Joachim Breitner's Homepage
A different Maybe maybe
This is a post about the implementation of data types in the programming language Haskell. If you haven’t heard about that, you can proabably safely skip it.
For a while I have been thinking: Isn’t there a way to get rid of the intermediate Maybe
construct in a common expression like fromMaybe default . lookup.
It seems that a way to do that would be to pass more information to the Maybe
-generating function: What to do with a Just
-Value, and what to return in case of Nothing
. This leads to a new definion of the Maybe
data type as a function. Later I discovered that this seems to work for any algebraic data type.
This is probably nothing new, but I was offline at the time of writing, so I didn’t check. This means that this might also be total rubbish. Enjoy.
- “Algebraic Data Type Done Differently” (PDF-File)

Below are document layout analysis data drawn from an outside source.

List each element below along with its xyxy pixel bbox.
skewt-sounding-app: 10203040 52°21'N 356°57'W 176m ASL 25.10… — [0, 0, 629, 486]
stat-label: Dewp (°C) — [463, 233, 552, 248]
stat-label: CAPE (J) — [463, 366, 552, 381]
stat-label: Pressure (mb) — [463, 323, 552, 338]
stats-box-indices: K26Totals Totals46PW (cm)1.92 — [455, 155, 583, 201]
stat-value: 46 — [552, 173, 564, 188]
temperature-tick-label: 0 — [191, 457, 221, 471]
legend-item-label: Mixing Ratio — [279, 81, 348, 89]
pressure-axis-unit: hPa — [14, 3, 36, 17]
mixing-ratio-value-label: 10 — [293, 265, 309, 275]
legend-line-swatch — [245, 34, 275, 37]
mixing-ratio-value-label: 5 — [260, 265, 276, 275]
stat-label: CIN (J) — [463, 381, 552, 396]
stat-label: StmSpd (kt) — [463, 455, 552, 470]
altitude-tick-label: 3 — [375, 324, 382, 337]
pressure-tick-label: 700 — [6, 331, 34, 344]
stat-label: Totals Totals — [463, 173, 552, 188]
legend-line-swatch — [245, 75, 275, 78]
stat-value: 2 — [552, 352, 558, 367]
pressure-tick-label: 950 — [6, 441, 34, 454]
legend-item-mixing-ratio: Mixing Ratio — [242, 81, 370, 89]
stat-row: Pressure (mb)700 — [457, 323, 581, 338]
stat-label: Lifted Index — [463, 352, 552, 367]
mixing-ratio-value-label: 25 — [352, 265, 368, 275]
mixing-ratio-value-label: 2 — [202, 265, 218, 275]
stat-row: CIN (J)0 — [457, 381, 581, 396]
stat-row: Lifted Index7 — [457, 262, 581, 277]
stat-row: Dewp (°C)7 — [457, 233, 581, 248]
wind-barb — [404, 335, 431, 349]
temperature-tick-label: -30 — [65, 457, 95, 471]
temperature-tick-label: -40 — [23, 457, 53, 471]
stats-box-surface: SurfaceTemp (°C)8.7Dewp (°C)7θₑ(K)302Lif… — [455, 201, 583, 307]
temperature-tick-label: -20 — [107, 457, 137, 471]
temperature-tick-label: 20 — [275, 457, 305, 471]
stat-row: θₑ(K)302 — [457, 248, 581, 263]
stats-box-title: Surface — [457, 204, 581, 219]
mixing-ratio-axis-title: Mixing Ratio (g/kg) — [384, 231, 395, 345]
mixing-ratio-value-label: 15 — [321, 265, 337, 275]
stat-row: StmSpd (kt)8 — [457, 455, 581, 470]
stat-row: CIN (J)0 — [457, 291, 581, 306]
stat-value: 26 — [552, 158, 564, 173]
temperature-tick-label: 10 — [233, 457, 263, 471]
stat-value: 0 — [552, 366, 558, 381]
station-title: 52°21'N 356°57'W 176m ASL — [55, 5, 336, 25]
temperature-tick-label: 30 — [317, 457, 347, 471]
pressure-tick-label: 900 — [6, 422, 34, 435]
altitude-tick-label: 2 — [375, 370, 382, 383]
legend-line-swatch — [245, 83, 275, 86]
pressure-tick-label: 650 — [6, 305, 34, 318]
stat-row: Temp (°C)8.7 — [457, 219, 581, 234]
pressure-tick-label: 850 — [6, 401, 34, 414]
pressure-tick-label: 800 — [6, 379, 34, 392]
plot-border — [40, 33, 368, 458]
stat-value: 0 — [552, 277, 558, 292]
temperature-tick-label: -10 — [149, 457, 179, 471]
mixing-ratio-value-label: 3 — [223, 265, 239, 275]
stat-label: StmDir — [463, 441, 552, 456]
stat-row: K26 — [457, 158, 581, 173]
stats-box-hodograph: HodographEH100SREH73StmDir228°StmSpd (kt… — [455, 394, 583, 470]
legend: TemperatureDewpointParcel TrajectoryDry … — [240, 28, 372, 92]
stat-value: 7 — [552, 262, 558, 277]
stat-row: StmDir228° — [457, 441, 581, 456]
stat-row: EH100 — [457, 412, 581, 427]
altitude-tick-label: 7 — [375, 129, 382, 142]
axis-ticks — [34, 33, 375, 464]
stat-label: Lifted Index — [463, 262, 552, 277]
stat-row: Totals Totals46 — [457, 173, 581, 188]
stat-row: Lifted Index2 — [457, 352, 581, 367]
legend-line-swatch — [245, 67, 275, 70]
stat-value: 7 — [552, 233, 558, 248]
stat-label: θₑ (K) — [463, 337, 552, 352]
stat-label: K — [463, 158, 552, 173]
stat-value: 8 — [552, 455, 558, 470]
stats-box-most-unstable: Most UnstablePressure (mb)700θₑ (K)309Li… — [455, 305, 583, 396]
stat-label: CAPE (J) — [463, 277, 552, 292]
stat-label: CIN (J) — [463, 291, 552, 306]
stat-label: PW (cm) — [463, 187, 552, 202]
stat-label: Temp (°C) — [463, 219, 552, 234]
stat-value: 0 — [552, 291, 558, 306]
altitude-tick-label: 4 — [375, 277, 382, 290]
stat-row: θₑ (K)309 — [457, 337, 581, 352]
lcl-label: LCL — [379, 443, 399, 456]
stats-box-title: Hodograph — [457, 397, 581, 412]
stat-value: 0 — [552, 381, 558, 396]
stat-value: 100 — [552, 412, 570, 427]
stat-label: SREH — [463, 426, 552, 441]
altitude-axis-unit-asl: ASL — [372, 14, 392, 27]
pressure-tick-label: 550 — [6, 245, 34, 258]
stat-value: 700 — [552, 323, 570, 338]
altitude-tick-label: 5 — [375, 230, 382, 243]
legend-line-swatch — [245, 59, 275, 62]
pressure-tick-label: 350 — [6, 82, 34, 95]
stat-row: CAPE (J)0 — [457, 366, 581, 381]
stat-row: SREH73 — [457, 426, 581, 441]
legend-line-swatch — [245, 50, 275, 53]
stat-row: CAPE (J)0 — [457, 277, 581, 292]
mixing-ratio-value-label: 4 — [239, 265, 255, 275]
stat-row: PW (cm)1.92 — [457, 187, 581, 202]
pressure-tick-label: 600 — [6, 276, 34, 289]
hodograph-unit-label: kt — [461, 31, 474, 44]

- “Algebraic Data Type Done Differently” (Literate Haskell Source / LaTeX Source)
Update: Several responses in the “haskell-cafe”-list told me that I just re-invented Curch-Encoding. Nice :-)
Comments
Probably a more fruitful way to optimize Maybe (and one that I would hope the compiler already does!) is to use pointer tagging-type tricks. You might be familiar with this already -- essentially, you use the fact that all pointers on a 32-bit architecture have the last two bits set to zero. So, if you set (say) the low bit of a possibly-pointer value to 1, that means that it's something other than a pointer. You can use this to give common constants like [] and Nothing a unique encoding.